The “SUV Coupe” Taken to Extremes

Polestar says the 4 “transforms the aerodynamics of a coupé and the space of an SUV into a new breed of SUV coupé.”

Many automakers — particularly European luxury brands — have taken to designing so-called SUV coupes. They have four doors and ride high like SUVs but have the low-slung, aerodynamic lines of sportier coupes. Think BMW X4 and Audi Q5 Sportback.

The Polestar 4, however, takes the trend to a new extreme.

Its front looks like what you’d get if you asked AI art generator software Midjourney to draw you a cyberpunk catfish. A split set of narrow LED headlights frame a thin-slit false grille. Aggressively curved doors with a crisp line near the doorsill add to the sleek arrow effect.

But all anyone will want to talk about is the rear view, or rather, the lack of one. The Polestar 4 has a huge panoramic glass roof arcing down toward the rear but a panel of body-color painted metal where you’d expect the rear window to be. The sleek arcing roof is what triggers the sedan/SUV debate. The 4 looks sporty and probably offers more rear-seat headspace than a sedan. But it’s hard to call it an SUV with such a low roof.

The roof is available with “optional electrochromic functionality, allowing for opaque or transparent execution depending on the mood.”

Maximilian Missoni, Head of Design at Polestar, says the car provides “a stunning new occupant experience by removing the rear window and pushing the rear header, which plays an integral safety role, further back. This means that now, rear occupants can have a unique experience in our SUV coupé.”

The lack of a rear window is certainly unique.

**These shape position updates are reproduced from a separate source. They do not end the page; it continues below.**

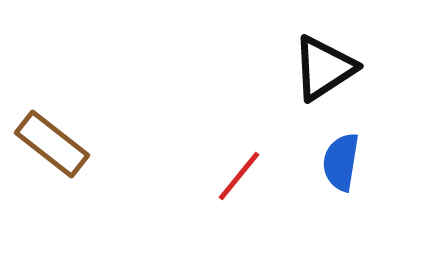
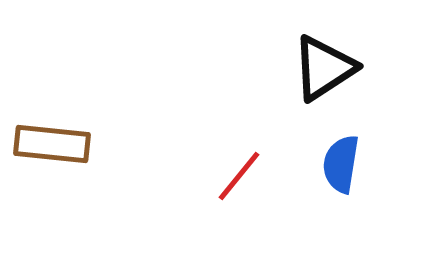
brown rectangle: rotated 32 degrees counterclockwise
blue semicircle: moved 2 px down
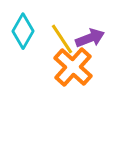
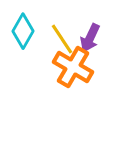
purple arrow: rotated 136 degrees clockwise
orange cross: rotated 12 degrees counterclockwise
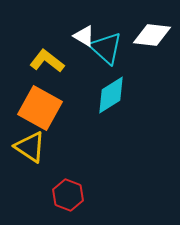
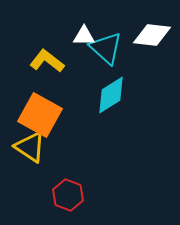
white triangle: rotated 30 degrees counterclockwise
orange square: moved 7 px down
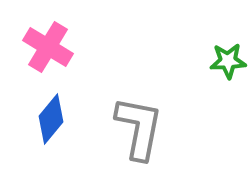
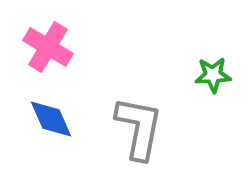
green star: moved 15 px left, 14 px down
blue diamond: rotated 63 degrees counterclockwise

We can’t shake the memory, however, of Apple taking a public relations beating when designer Phil Schiller said the company removed the headphone jack from its phones out of “courage.”

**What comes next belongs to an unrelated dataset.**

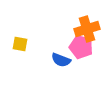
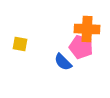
orange cross: rotated 20 degrees clockwise
blue semicircle: moved 2 px right, 2 px down; rotated 24 degrees clockwise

A Rearview Camera in Place of a Rearview Mirror

The driver isn’t blind to what’s behind them. Instead, the traditional rearview mirror is replaced by a screen. It shows the view from a camera placed on the rear of the car. Incredibly, Polestar sells this as a safety feature. The camera enables “a far wider field of view than what can be experienced in most modern cars,” the company says. Should you turn it off, it turns into a conventional mirror so you can check on rear seat passengers.

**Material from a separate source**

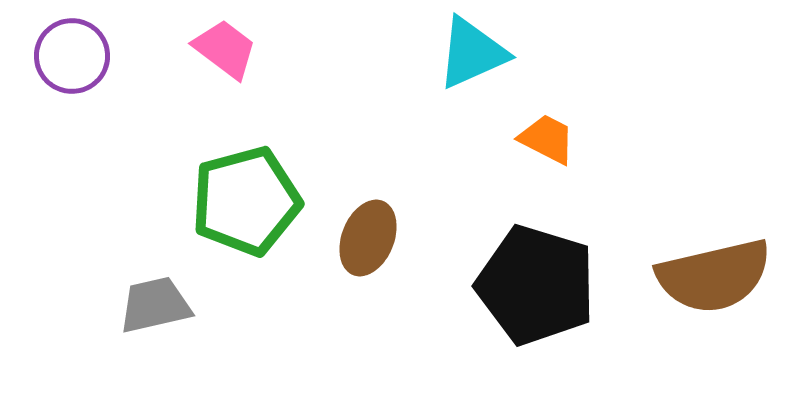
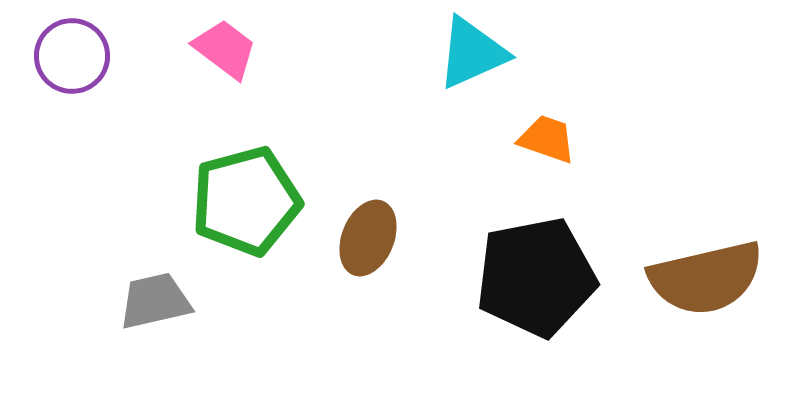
orange trapezoid: rotated 8 degrees counterclockwise
brown semicircle: moved 8 px left, 2 px down
black pentagon: moved 8 px up; rotated 28 degrees counterclockwise
gray trapezoid: moved 4 px up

The SUV/sedan debate isn’t helped by low ground clearance and a two-tone paint scheme that uses black low on the doors to make it look like a higher-riding vehicle.

Minimalist Cabin

Inside, the Polestar 4 sticks with the brand’s beloved minimalism. A 15.4-inch landscape-mounted touchscreen dominates a simple, low dashboard with no other visible controls. The driver gets both a 10.2-inch instrument display and a 14.7-inch head-up display to try to keep them from looking at the giant screen.

In a very Swedish move, the head-up display can change its lettering from white to yellow in case snow on the roads makes it hard to see the white.

Yellow also makes an appearance in the brand’s now-signature golden seatbelts.

272 to 544 Horsepower

Base models get a single electric motor powering the rear wheels, good for 272 horsepower. A step up to all-wheel drive gets you two motors, one per axle, and 544 horses. Polestar says that version can leap from 0-60 mph in 3.8 seconds, making the 4 the quickest Polestar to date.

Only one battery pack is available. Polestar calls it the long-range version, which is easy to do when there are no competing versions. It has a capacity of 102-kilowatt hours — on the large size among current EVs. The company claims a target range of over 300 miles but gives its figures on the European test cycle. Testing by the American EPA tends to result in lower-range figures.

Polestar says the 4 will launch in “early 2024.”